Enhancing Parenting Skills with a Tech-Savvy Child: How Having an iPad Kid Improves My Abilities

January 22, 2024

Like many individuals prior to becoming parents, I believed I had a clear idea of how I would approach parenting. Initially, during the first year of my daughter’s life, I maintained a rather strict regimen. This included no additional sugar, minimal screen time, engaging in numerous outdoor activities, attending music classes, and frequent visits to the library. I was striving to emulate the idealized image of a “perfect mom” often portrayed on social media platforms like Instagram. However, this endeavor proved to be overwhelmingly exhausting.

Just as my daughter reached her first birthday in March 2020, the onset of a global pandemic ensued. The subsequent requirement to stay home round the clock resulted in increased household chores, more time spent on cooking, and significantly fewer opportunities for activities outside the confines of our home.

As time progressed, I gradually eased the restrictions I had imposed, primarily because I was fatigued and in need of respite. The initial phase of the COVID-19 pandemic was undeniably challenging for everyone, and the pervasive uncertainty surrounding the global situation exacerbated my anxiety. With external sources of learning dwindling, I resorted to educational programs on an iPad to bridge the gap.

Is Screen Time Really So Bad For Kids? We Asked Experts For the Truth — and It May Surprise You

At the age of 2, our screen time was limited to watching “Sesame Street.” However, as she grew older, a myriad of shows found their way onto our devices, leading to a significant surpassing of the recommended one-hour daily limit for screen exposure. Presently, her daily routine consists of a diverse array of activities, including watching educational content such as “Emily’s Wonder Lab” on Netflix, learning a new language on Duolingo, engaging in games on apps like Noggin, and video calls with relatives residing far away.

While excessive screen time for children is generally discouraged, experts suggest that moderate use of digital devices by children can have its merits.

According to Dr.

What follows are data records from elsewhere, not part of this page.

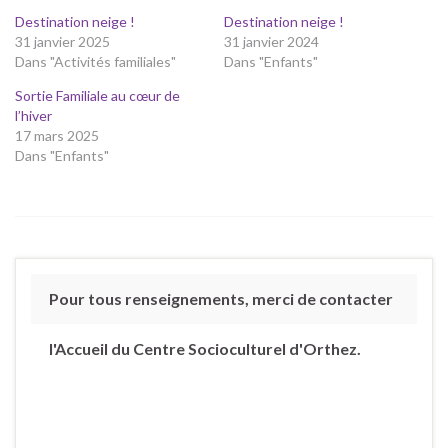
Destination neige !
Destination neige !
31 janvier 2025
31 janvier 2024
Dans "Activités familiales"
Dans "Enfants"
Sortie Familiale au cœur de
l’hiver
17 mars 2025
Dans "Enfants"
Pour tous renseignements, merci de contacter
l'Accueil du Centre Socioculturel d'Orthez.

Joel “Gator” Warsh, a pediatrician based in Studio City, CA, “Screen time can serve as a useful tool for parents, offering children a focused activity during travel, facilitating smoother meal preparation, and affording parents some much-needed downtime. It represents a practical aspect of contemporary parenting that, when employed judiciously, can bolster parents’ mental well-being and daily routines.”

Moreover, her screen time is complemented by her full-time schooling, acquisition of a second language, participation in multiple sports activities, exploration of New York City, and engagement with various toys at home — a balance that experts deem essential.

Dr. Warsh further emphasizes, “Parents can alleviate feelings of guilt by ensuring that screen time is counterbalanced with other pursuits. The focus should be on the quality and context of screen usage, rather than solely on the quantity. Incorporating screen time into a diversified and harmonious schedule can help assuage parental guilt.”

Above all, her screen time contributes to my growth as a parent.

Just as she enjoys watching TV or playing games on an iPad, I, too, occasionally require that time to attend to personal matters or safeguard my mental well-being.

I permit her to watch shows for relaxation purposes, enabling me to unwind as well. During weekends when I wish to watch a program with my spouse, she is allowed to use her iPad. Similarly, when I am preparing dinner and prefer her not to be near sharp objects or a hot stove, she is granted screen time. During our joint travels when motion sickness strikes me, allowing her screen time becomes necessary.

In an informal survey conducted among my friends across the nation, it became evident that despite some not providing personal iPads to their children, screens are relied upon occasionally — during flights, car rides, or restaurant visits — to secure moments of tranquility. This observation underscores the prevalence of screen time usage, to varying extents, despite the prevalent stigma associated with it. Perhaps a more candid discussion about screen time habits, both for parents and children, could mitigate the associated shame.

Ultimately, as parents, we must establish boundaries, recognizing that screen time cannot be unregulated. Similar to dietary choices or any other aspect of parenting, I strive to opt for the healthier alternative whenever feasible. However, if having a child engrossed in iPad activities is our primary concern, perhaps we need not fret excessively. It is plausible that we should view ourselves as fortunate to have the option of making parenting marginally more manageable when the need arises.